Wednesday, May 23, 2012

Mahalle baskısı

Bizim oğlan iki yaşına gelene dek sadece gak guk diyerek geçiştiriyordu olayları, eyvah hiç konuşmayacak diye düşünürken eş dost çocuklarını görüp, bir anda onca zaman kayıt altına aldıklarını çıkarıverdi hafızasının tazecik raflarından.

Dün çok sevdiğim bir twitter dostu sordu, yahu benimki konuşmuyor, yakın birileri de aa olmaz böyle demiş, elbette anne olarak insan bazen takılabiliyor bu tür şeylere, hatta anneyi gerer böyle bir laf. Ama biz milletçe nedense yeni doğurmuş kadına eziyet etmeyi severiz, baskı altına almaya bayılırız, mümkünse hiç destek olmayalım, o da depresyondan bunalıma sürüklensin isteriz. Böyle de acaip bir milletiz.

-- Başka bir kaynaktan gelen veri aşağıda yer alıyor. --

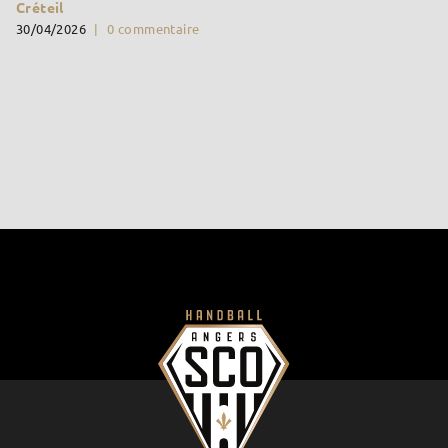
Créteil
30/04/2026
|
0 commentaire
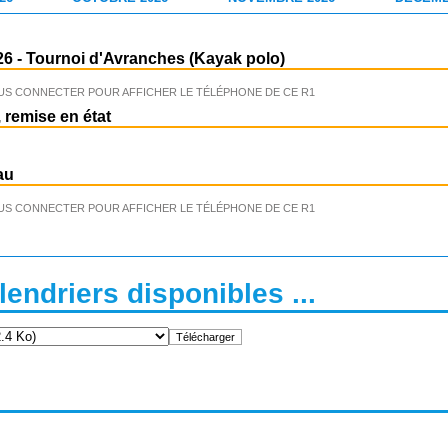
26
-
Tournoi d'Avranches (Kayak polo)
US CONNECTER POUR AFFICHER LE TÉLÉPHONE DE CE R1
 remise en état
au
US CONNECTER POUR AFFICHER LE TÉLÉPHONE DE CE R1
endriers disponibles ...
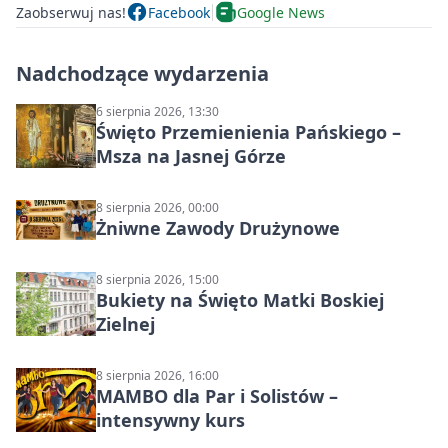
Zaobserwuj nas!
Facebook
Google News
Nadchodzące wydarzenia
6 sierpnia 2026, 13:30
Święto Przemienienia Pańskiego –
Msza na Jasnej Górze
8 sierpnia 2026, 00:00
Żniwne Zawody Drużynowe
8 sierpnia 2026, 15:00
Bukiety na Święto Matki Boskiej
Zielnej
8 sierpnia 2026, 16:00
MAMBO dla Par i Solistów –
intensywny kurs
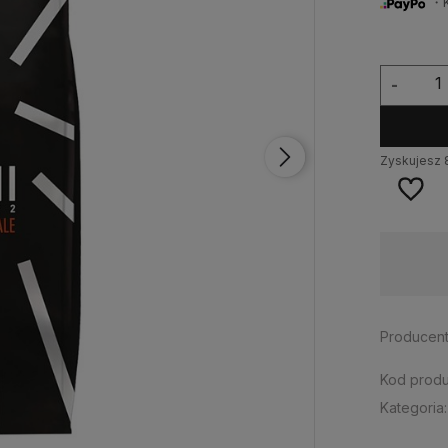
・Ku
-
Zyskujesz
stawa:
od 13,99 zł
- InPost Paczkomat 24/7
Producent
Kod produ
Kategoria:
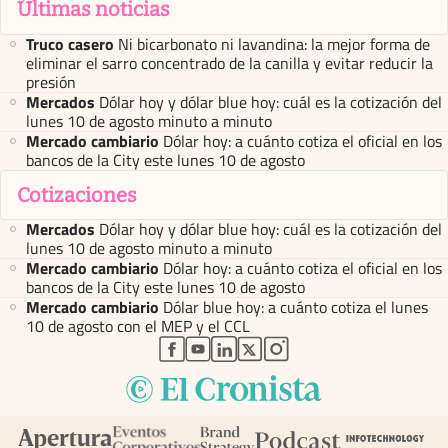
Últimas noticias
Truco casero
Ni bicarbonato ni lavandina: la mejor forma de
eliminar el sarro concentrado de la canilla y evitar reducir la
presión
Mercados
Dólar hoy y dólar blue hoy: cuál es la cotización del
lunes 10 de agosto minuto a minuto
Mercado cambiario
Dólar hoy: a cuánto cotiza el oficial en los
bancos de la City este lunes 10 de agosto
Cotizaciones
Mercados
Dólar hoy y dólar blue hoy: cuál es la cotización del
lunes 10 de agosto minuto a minuto
Mercado cambiario
Dólar hoy: a cuánto cotiza el oficial en los
bancos de la City este lunes 10 de agosto
Mercado cambiario
Dólar blue hoy: a cuánto cotiza el lunes
10 de agosto con el MEP y el CCL
abre en nueva pestaña
abre en nueva pestaña
abre en nueva pestaña
abre en nueva pestaña
abre en nueva pestaña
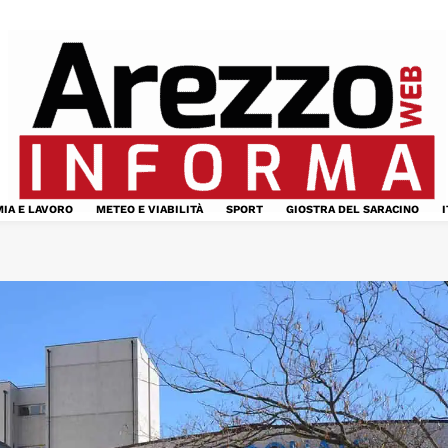
IA E LAVORO
METEO E VIABILITÀ
SPORT
GIOSTRA DEL SARACINO
I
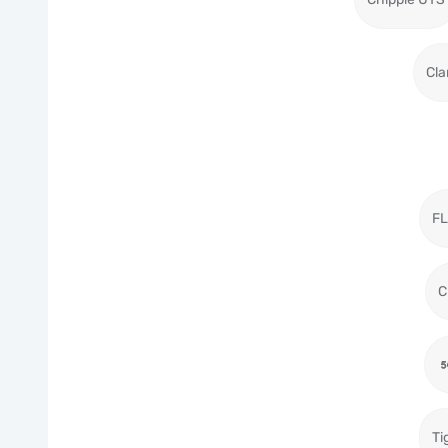
Cla
F
C
Ti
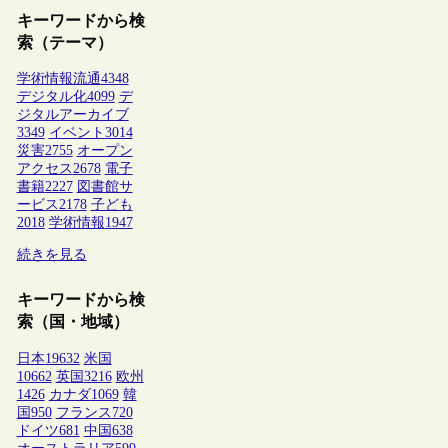
キーワードから検
索（テーマ）
学術情報流通
4348
デジタル化
4099
デ
ジタルアーカイブ
3349
イベント
3014
災害
2755
オープン
アクセス
2678
電子
書籍
2227
図書館サ
ービス
2178
子ども
2018
学術情報
1947
続きを見る
キーワードから検
索（国・地域）
日本
19632
米国
10662
英国
3216
欧州
1426
カナダ
1069
韓
国
950
フランス
720
ドイツ
681
中国
638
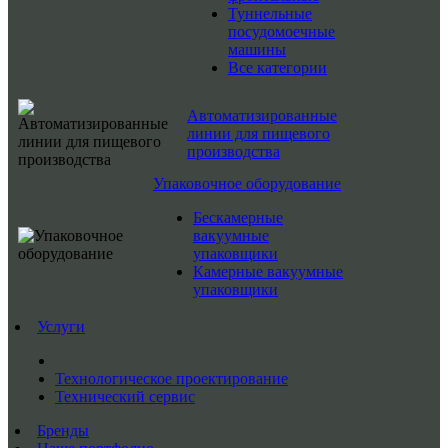
Туннельные
посудомоечные
машины
Все категории
Автоматизированные
линии для пищевого
производства
Упаковочное оборудование
Бескамерные
вакуумные
упаковщики
Камерные вакуумные
упаковщики
Услуги
Технологическое проектирование
Технический сервис
Бренды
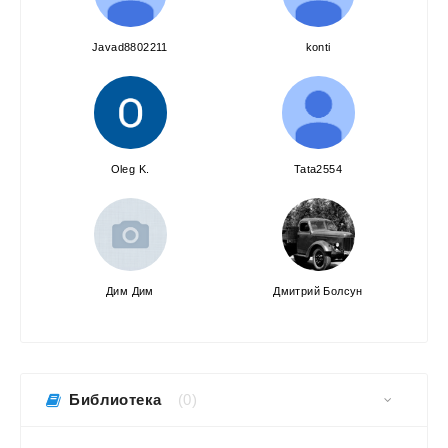
Javad8802211
konti
Oleg K.
Tata2554
Дим Дим
Дмитрий Болсун
Библиотека
(0)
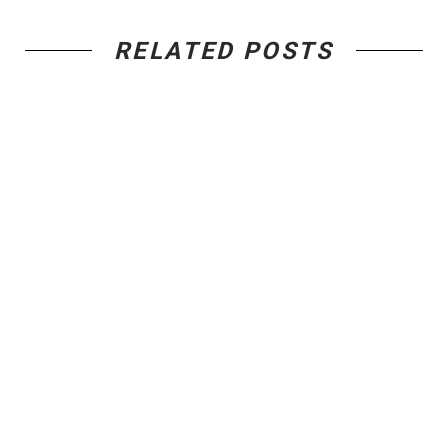
RELATED POSTS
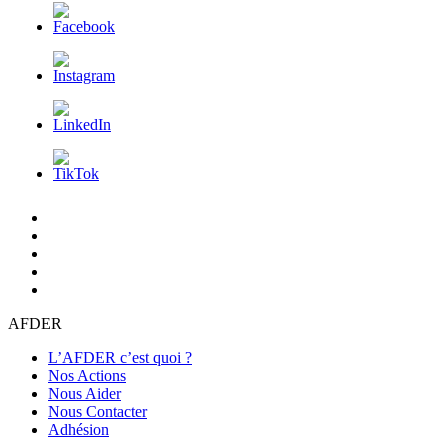
L’AFDER
c’est
Nos
quoi
Actions
Nous
?
Aider
Nous
Contacter
Adhésion
AFDER
L’AFDER c’est quoi ?
Nos Actions
Nous Aider
Nous Contacter
Adhésion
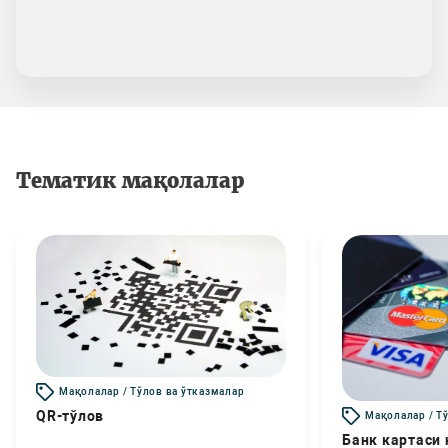
Тематик мақолалар
Мақолалар / Тўлов ва ўтказмалар
QR-тўлов
Мақолалар / Т
Банк картаси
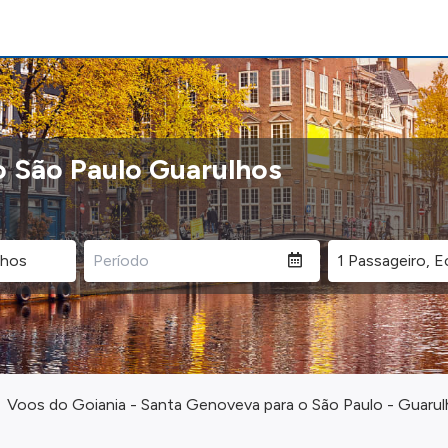
o São Paulo Guarulhos
Voos do Goiania - Santa Genoveva para o São Paulo - Guaru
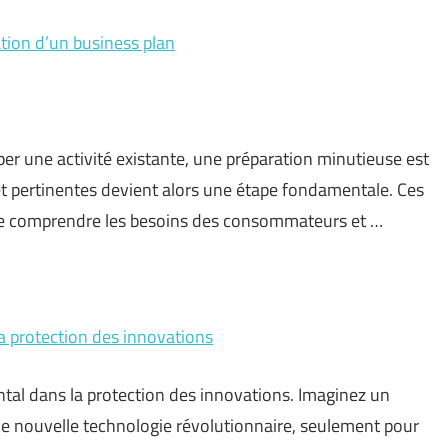
ation d’un business plan
er une activité existante, une préparation minutieuse est
et pertinentes devient alors une étape fondamentale. Ces
de comprendre les besoins des consommateurs et …
la protection des innovations
ntal dans la protection des innovations. Imaginez un
e nouvelle technologie révolutionnaire, seulement pour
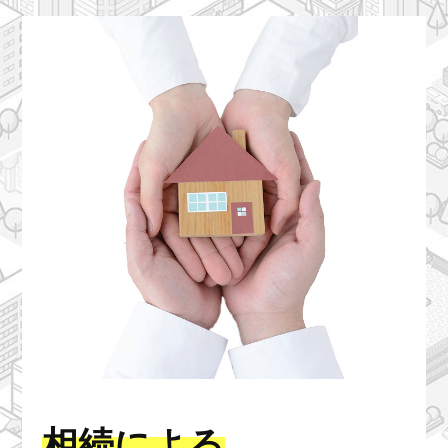
相続による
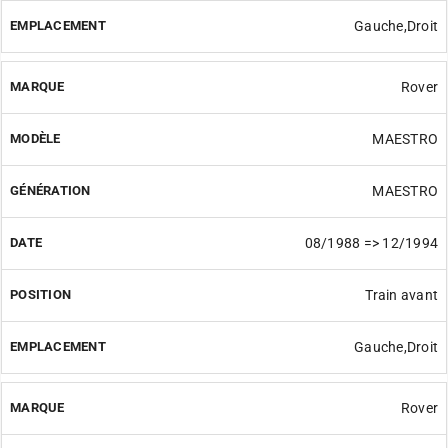
Gauche,Droit
Rover
MAESTRO
MAESTRO
08/1988 => 12/1994
Train avant
Gauche,Droit
Rover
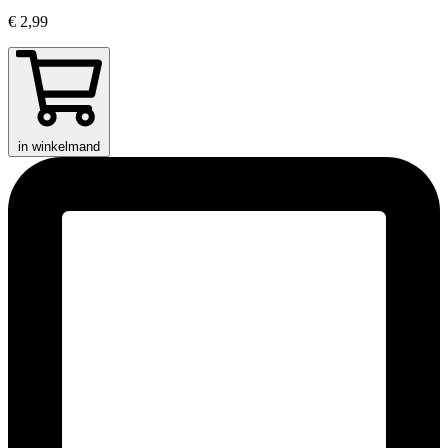
€ 2,99
in winkelmand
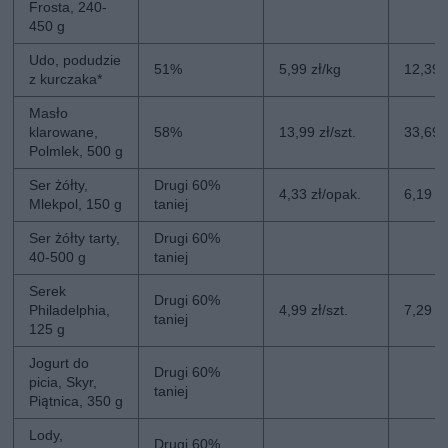
Frosta, 240-
450 g
Udo, podudzie
51%
5,99 zł/kg
12,39 
z kurczaka*
Masło
klarowane,
58%
13,99 zł/szt.
33,69 z
Polmlek, 500 g
Ser żółty,
Drugi 60%
4,33 zł/opak.
6,19 z
Mlekpol, 150 g
taniej
Ser żółty tarty,
Drugi 60%
40-500 g
taniej
Serek
Drugi 60%
Philadelphia,
4,99 zł/szt.
7,29 zł
taniej
125 g
Jogurt do
Drugi 60%
picia, Skyr,
taniej
Piątnica, 350 g
Lody,
Drugi 60%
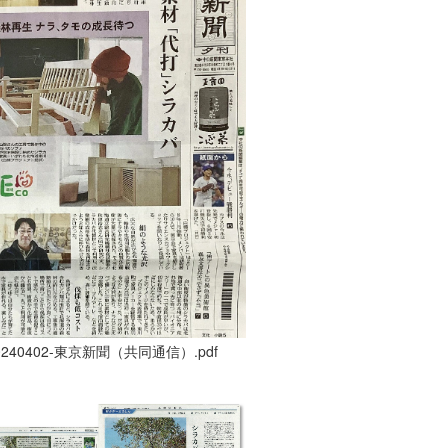
0240402-東京新聞（共同通信）.pdf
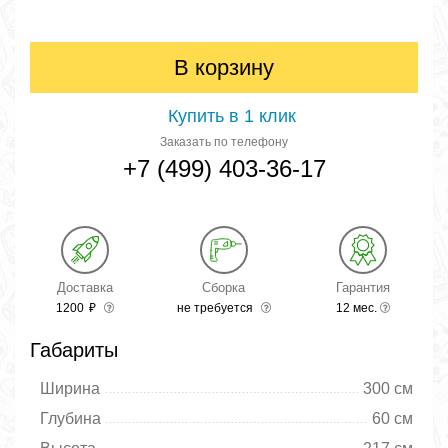
В корзину
Купить в 1 клик
Заказать по телефону
+7 (499) 403-36-17
Доставка
Сборка
Гарантия
1200
₽
не требуется
12 мес.
Габариты
Ширина
300 см
Глубина
60 см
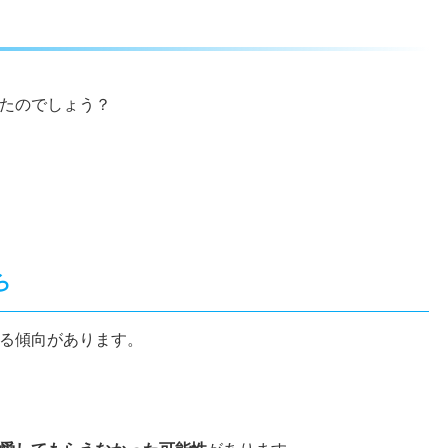
たのでしょう？
ら
る傾向があります。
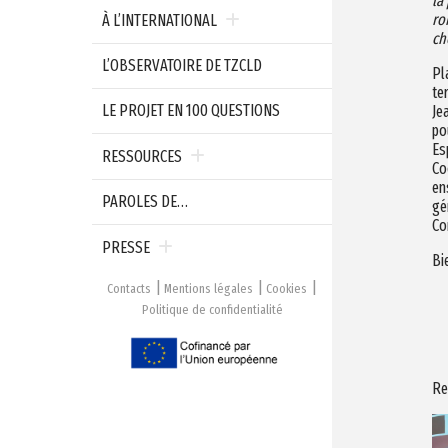
la
ro
À L’INTERNATIONAL
ch
L’OBSERVATOIRE DE TZCLD
Pl
te
LE PROJET EN 100 QUESTIONS
Je
po
Es
RESSOURCES
Co
en
PAROLES DE…
gé
Co
PRESSE
Bi
Contacts
Mentions légales
Cookies
Politique de confidentialité
Re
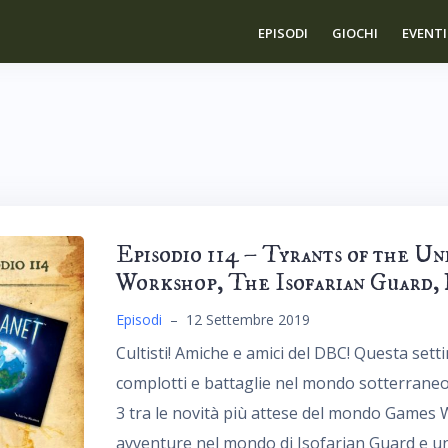
EPISODI
GIOCHI
EVENTI
Episodio 114 – Tyrants of the Un
Workshop, The Isofarian Guard,
Episodi
–
12 Settembre 2019
Cultisti! Amiche e amici del DBC! Questa set
complotti e battaglie nel mondo sotterraneo 
3 tra le novità più attese del mondo Games
avventure nel mondo di Isofarian Guard e un 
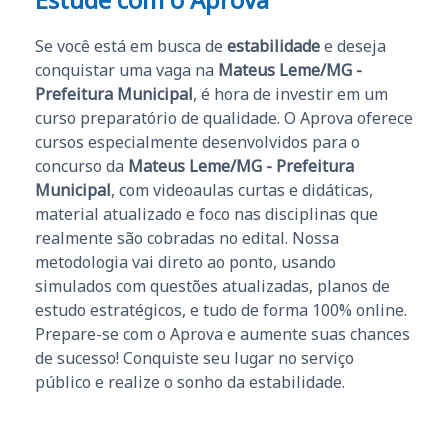
Se você está em busca de
estabilidade
e deseja
conquistar uma vaga na
Mateus Leme/MG -
Prefeitura Municipal
, é hora de investir em um
curso preparatório de qualidade. O Aprova oferece
cursos especialmente desenvolvidos para o
concurso da
Mateus Leme/MG - Prefeitura
Municipal
, com videoaulas curtas e didáticas,
material atualizado e foco nas disciplinas que
realmente são cobradas no edital. Nossa
metodologia vai direto ao ponto, usando
simulados com questões atualizadas, planos de
estudo estratégicos, e tudo de forma 100% online.
Prepare-se com o Aprova e aumente suas chances
de sucesso! Conquiste seu lugar no serviço
público e realize o sonho da estabilidade.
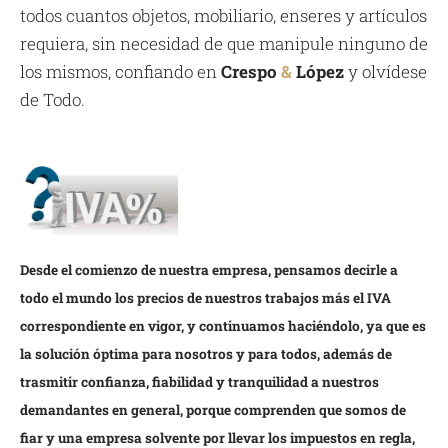
todos cuantos objetos, mobiliario, enseres y artículos
requiera, sin necesidad de que manipule ninguno de
los mismos, confiando en
Crespo
&
López
y olvídese
de Todo.
Desde el comienzo de nuestra empresa, pensamos decirle a
todo el mundo los precios de nuestros trabajos más el IVA
correspondiente en vigor, y continuamos haciéndolo, ya que es
la solución óptima para nosotros y para todos, además de
trasmitir confianza, fiabilidad y tranquilidad a nuestros
demandantes en general, porque comprenden que somos de
fiar y una empresa solvente por llevar los impuestos en regla,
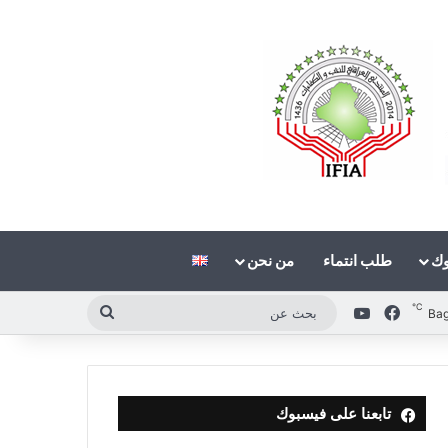
وك
طلب انتماء
من نحن
℃
فيسبوك
‫YouTube
بحث
Ba
عن
تابعنا على فيسبوك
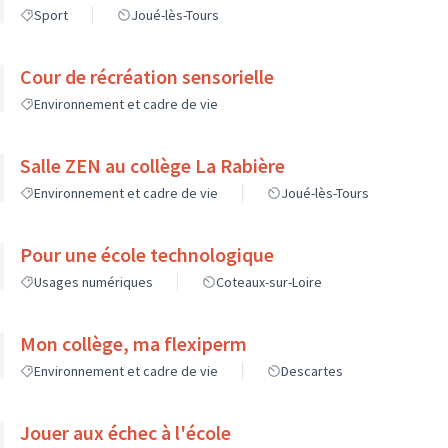
Sport
Joué-lès-Tours
Cour de récréation sensorielle
Environnement et cadre de vie
Salle ZEN au collège La Rabière
Environnement et cadre de vie
Joué-lès-Tours
Pour une école technologique
Usages numériques
Coteaux-sur-Loire
Mon collège, ma flexiperm
Environnement et cadre de vie
Descartes
Jouer aux échec à l'école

Neyse efem, çocuk dediğin konuşur, 2sinde konuşmaz da 3üçünde konuşur, ben herşeyi geç yapması taraftarı oldum, 17 aylıktı yürüdü, umursamadım bile, ne kadar geç kalkarsa ayağa o kadar emin adım atardı, o kadar dengeli yürürdü, ne kadar geç konuşsa o kadar çok hafızaya depolardı.

Erken yaptığı tek şey "anne çiş kaka" demek oldu, buna da şükür.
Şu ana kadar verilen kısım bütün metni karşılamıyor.